Élargissement du pouvoir de dérogation aux normes
Le gouvernement prévoit aussi d’élargir le pouvoir de dérogation aux normes des préfets en supprimant la liste limitative actuelle des domaines dans lesquels les préfets peuvent y déroger. Expérimenté à compter de 2017 puis généralisé en 2020, leur pouvoir de dérogation va ainsi être élargi à toutes les matières relevant de leur compétence s’agissant de décisions non réglementaires. “Quand il y a des normes stupides ou qui ne correspondent à pas à la vie du terrain, les préfets doivent pouvoir déroger à ces normes, a indiqué François Bayrou. Les préfets devront aussi protégés dans l’exercice de cette liberté.”
L’exécutif souhaite à ce propos consacrer ce pouvoir de dérogation au niveau législatif, afin, donc, "d’encadrer le risque pénal correspondant”. Le soutien gouvernemental concerne la proposition de loi qui a été adoptée début juin au Sénat visant à “renforcer et sécuriser ” [ce] pouvoir de dérogation afin d’adapter les normes aux territoires”. Ce texte est porté par le président centriste de la délégation sénatoriale aux collectivités territoriales et à la décentralisation, Bernard Delcros, et par les sénateurs Rémy Pointereau (LR) et Guylène Pantel (PS). Il reprend les recommandations formulées en février dernier par ces deux parlementaires dans un rapport dans lequel ils appelaient à “pérenniser” et “étendre” ce pouvoir de dérogation expérimenté à partir de 2017 puis généralisé en 2020. Son utilisation reste encore “limitée” en raison d’un “parcours d’obstacles”, mais aussi d’une certaine “frilosité” des préfets à déroger, constataient alors Rémy Pointereau et Guylène Pantel.
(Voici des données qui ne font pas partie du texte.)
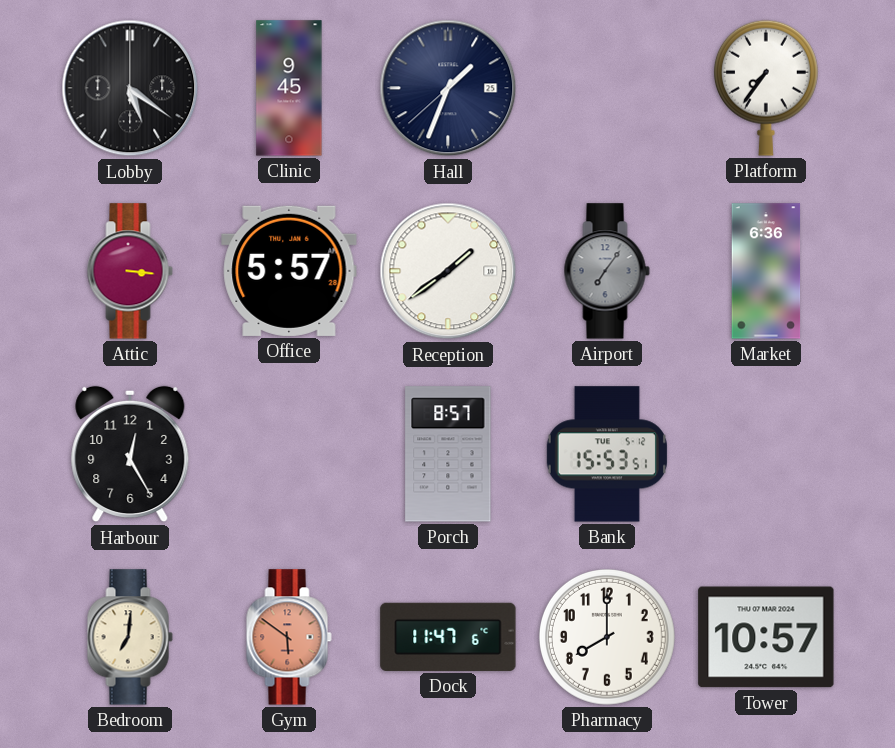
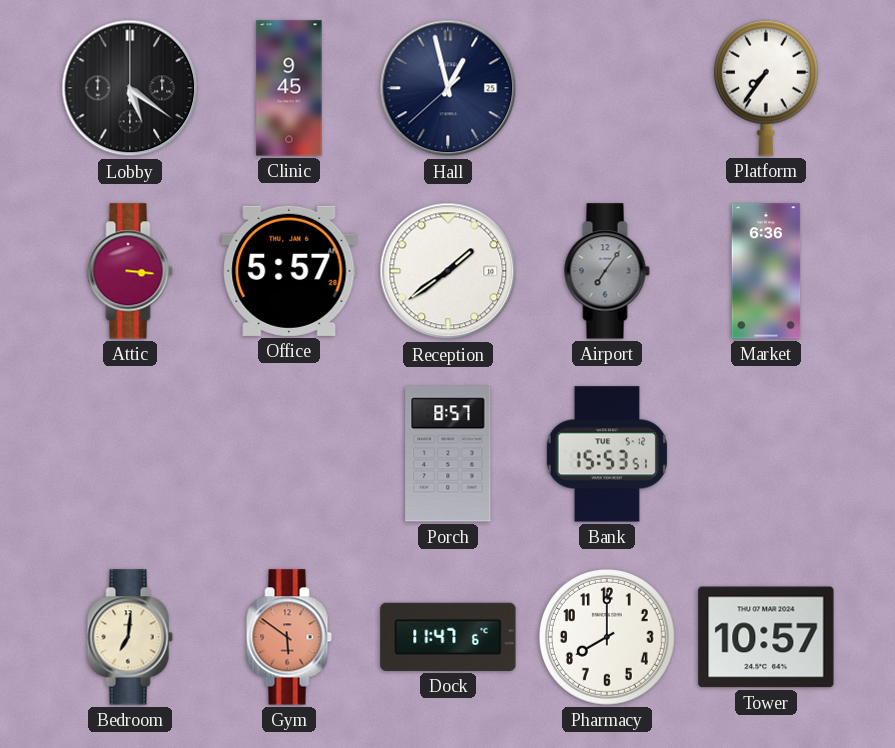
Hall: 1:33 -> 12:57
Harbour: 12:25 -> none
“Ce texte bénéficie du soutien total du gouvernement”, avait expliqué en séance, au Sénat, François-Noël Buffet, le ministre auprès du ministre de l’Intérieur Bruno Retailleau. “La bureaucratie excessive démotive les élus locaux et même les préfets, avait-il abondé. Déroger, c’est aussi apporter aux élus locaux le soutien de l’État dont ils ont besoin. La sécurisation passe par l’inscription du pouvoir de dérogation dans la loi, mais aussi par la responsabilité pénale des préfets.” Reste désormais à inscrire ce texte à l’ordre du jour de l’Assemblée nationale et à ce qu’il y soit adopté.
Renforcement du pouvoir managérial des préfets
Au-delà du renforcement du droit de regard des préfets sur les politiques publiques au niveau local, la réforme prévoit aussi un renforcement de leurs prérogatives managériales vis-à-vis des autres services de l’État. L’exécutif a néanmoins intégré quelques ajustements par rapport à la version initiale de la réforme, à la suite de la montée au créneau du réseau des finances publiques, de l’éducation nationale et de la santé (ARS).
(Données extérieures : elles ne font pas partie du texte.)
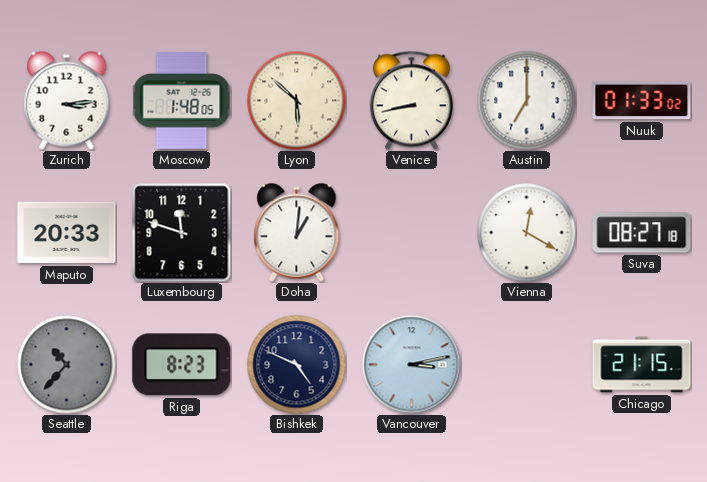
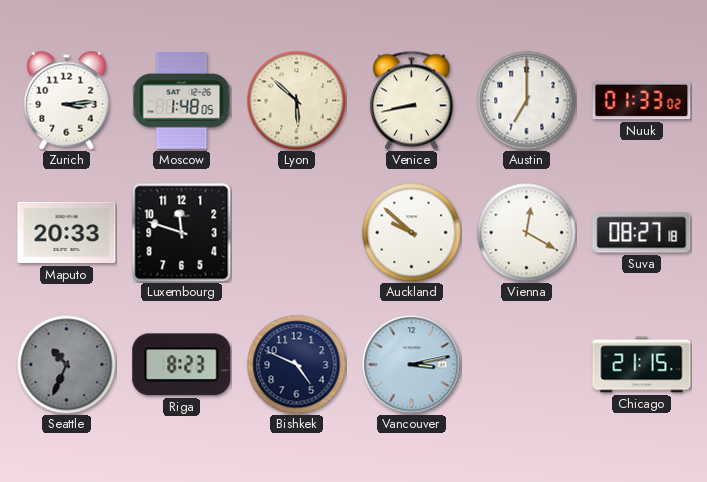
Doha: 1:01 -> none
Auckland: none -> 9:52
Seattle: 10:37 -> 10:34
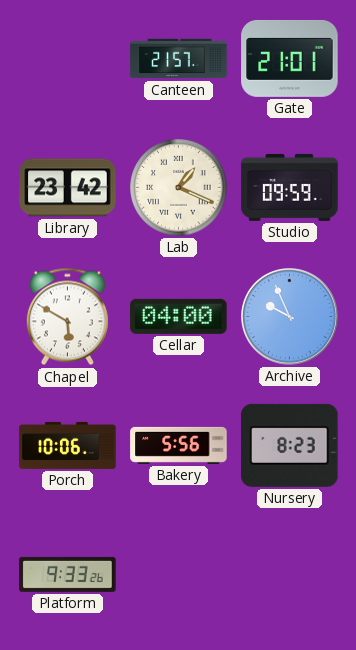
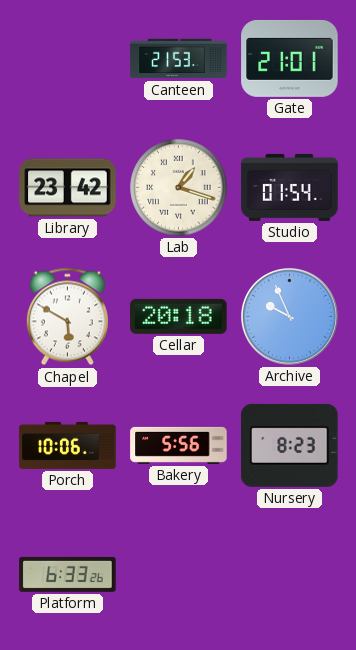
Canteen: 21:57 -> 21:53
Lab: 1:19 -> 1:18
Studio: 09:59 -> 01:54
Cellar: 04:00 -> 20:18
Platform: 9:33 -> 6:33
Le préfet sera ainsi désormais associé à la nomination de “l’ensemble” des chefs de services de l’État dans le département et la région, mais aussi des représentants territoriaux des établissements publics et opérateurs de l’État. Et ce via la communication d’un avis simple. Contrairement à ce qui était initialement prévu, cette consultation préalable des préfets sur les nominations ne concernera pas les emplois pourvus en Conseil des ministres, et notamment pas les recteurs ou les directeurs généraux d’ARS. L’avis du préfet est malgré tout maintenu sur les projets de nomination de directeurs régionaux et départementaux de finances publiques qui, eux, ne sont pas nommés en Conseil des ministres.
La réforme prévoit aussi que les préfets participent désormais à l’évaluation, à la fixation des objectifs et de la part variable des rémunérations de l’ensemble des chefs de services déconcentrés, y compris ceux qui ne sont pas placés directement sous leur autorité, à savoir notamment les chefs de services des finances publiques ou de l’éducation nationale. Idem pour les responsables territoriaux des établissements publics de l’État, dont le préfet est le délégué territorial ou non. Des ajustements ont été prévus par rapport à la version initiale de la réforme.
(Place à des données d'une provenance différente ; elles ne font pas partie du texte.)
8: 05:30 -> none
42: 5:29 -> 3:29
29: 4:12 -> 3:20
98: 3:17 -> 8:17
Plus grand droit de regard sur les opérateurs
“Les projets de décrets ont fait l’objet de débats et c’est normal, réagit Matignon à propos des critiques émises quant à ce renforcement des pouvoirs des préfets. Ces textes sont désormais interministérialisés et validés”. “Il y avait néanmoins une volonté extrêmement claire du Premier ministre de faire bouger les lignes, ajoute-t-on. Ces lignes bougent donc, elles amènent des évolutions non négligeables, mais qui ne se font pas ni pour ni contre, mais en faveur d’une action territoriale plus efficace.”
La réforme prévoit également d’octroyer un plus grand droit de regard des préfets s’agissant de l’action des opérateurs et établissements publics de l’État. Et ce, qu’il s’agisse des structures dont le préfet est le délégué territorial (Ademe, Anah, Anru, ANCT) comme celles dont il est n’est pas le délégué territorial.
Le préfet sera désormais informé de toute décision de leur part “susceptible d’affecter la politique de l’État et revêtant une importance particulière”. Le préfet pourra aussi être consulté préalablement par les établissements et opérateurs concernés de tout projet d’aide financière “significative” à un acteur local. Ces structures devront également adresser aux préfets un bilan annuel de leur activité dans la région ou le département concerné. Surtout, les préfets pourront aussi demander le réexamen d’une décision prise par ces établissements “ayant une incidence dans leur circonscription territoriale”. Dans ce cas, cette décision sera suspendue jusqu’à son réexamen.
Rationalisation du paysage des agences ?
Reste à savoir si le droit de regard des préfets pourrait encore être davantage renforcé vis-à-vis à de ces opérateurs, à la suite des recommandations formulées par la commission d’enquête du Sénat sur les agences de l’État. Dans son rapport présenté le jeudi 3 juillet, cette commission a en effet appelé à renforcer le rôle du préfet à l’échelle locale pour en faire le seul “chef d’orchestre” de l’action de l’État dans les territoires. La rapporteure LR Christine Lavarde a ainsi proposé de faire de la préfecture “la voie d’accès unique à l’offre de l’État et de ses agences en matière d’ingénierie territoriale”, mais aussi de faire des services préfectoraux “le point d’entrée unique des demandes d’aides ou de financement des collectivités et des entreprises”. Ce qui entraînerait le transfert au préfet de l’autorité que détiennent les agences sur les décisions de financement.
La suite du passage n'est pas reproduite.